Carlos Humberto Paredes también ingresó en el Decano (por Miguel Amado) y en su primera pelota marcó un gol de cabeza, pero el asistente juzgó que Maximiliano Biancucchi, en posición adelantada, cortó la visión de Diego Barreto, por lo que invalidó la acción.

El dominio decano era arrollador; Eduardo Aranda no podía ser contenido por derecha y Fossati puso a José Domingo Salcedo para contenerlo y estuvo acertado. Cerro volvió al ataque, y rápidamente Édgar Benítez tuvo una clara que hizo temblar el travesaño de Martín Silva.

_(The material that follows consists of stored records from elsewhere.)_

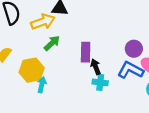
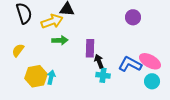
green arrow: (52, 43) -> (60, 40), turned 42
purple circle: (134, 49) -> (133, 17), moved
yellow hexagon: (32, 70) -> (36, 76), moved

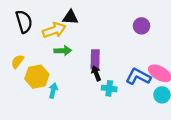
black arrow: (99, 61) -> (96, 73), moved
yellow hexagon: (36, 76) -> (37, 77), moved

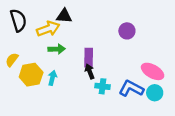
purple circle: (141, 26) -> (127, 31), moved
blue L-shape: (138, 77) -> (131, 88), moved
cyan arrow: (53, 91) -> (52, 78), moved

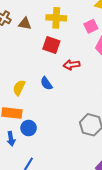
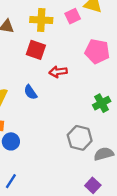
pink square: (91, 26) -> (73, 16), moved

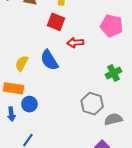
blue semicircle: (30, 92) -> (49, 60), size x1.5

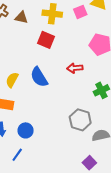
red arrow: (75, 43) -> (75, 68), moved
blue circle: (29, 104) -> (26, 130), moved

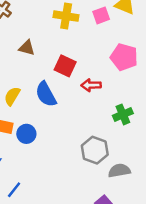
brown triangle: (21, 18) -> (27, 48), moved
red square: (46, 40) -> (65, 66), moved
blue circle: (26, 130) -> (26, 134), moved

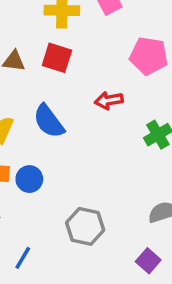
red square: (65, 66) -> (57, 58), moved
gray hexagon: (95, 150) -> (85, 226), moved

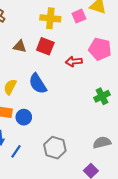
red arrow: (109, 100) -> (74, 61), moved
blue line: (23, 258) -> (16, 151), moved

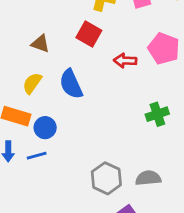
brown triangle: (20, 46) -> (40, 44), moved
gray hexagon: (55, 148) -> (106, 178), moved
blue line: (16, 151) -> (37, 156), moved, turned 32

Pero Jonathan Fabbro demostró toda la calidad técnica que lo caracteriza y en un tiro libre dejó sin posibilidades al portero uruguayo Martín Silva. Un golazo a los 65’ que puso a delirar a todo el pueblo cerrista que soñaba con el título luego de tres años de sequía.

Olimpia salió a buscar el descuento dejó espacios en defensa, aprovechados por los atacantes de Cerro. Y aunque Eduardo Aranda fue expulsado a los 68’ y parecía todo definido, llegó Arnaldo Castorino, y con excelente definición, descontó para el Decano y devolvió la ilusión a los franjeados, cuando iban 75’ de juego.

La hinchada franjeada despertó y comenzó a alentar a su equipo, pidiendo un último esfuerzo para llegar al empate y al título número 40 en su historia en el fútbol paraguayo.

Infartantes fueron los últimos minutos del partido, de un clásico, de una final del campeonato, que finalmente quedó para el Ciclón de barrio Obrero, que con 49 puntos, sobre los 47 de Olimpia, puede gritar ¡CAMPEÓN!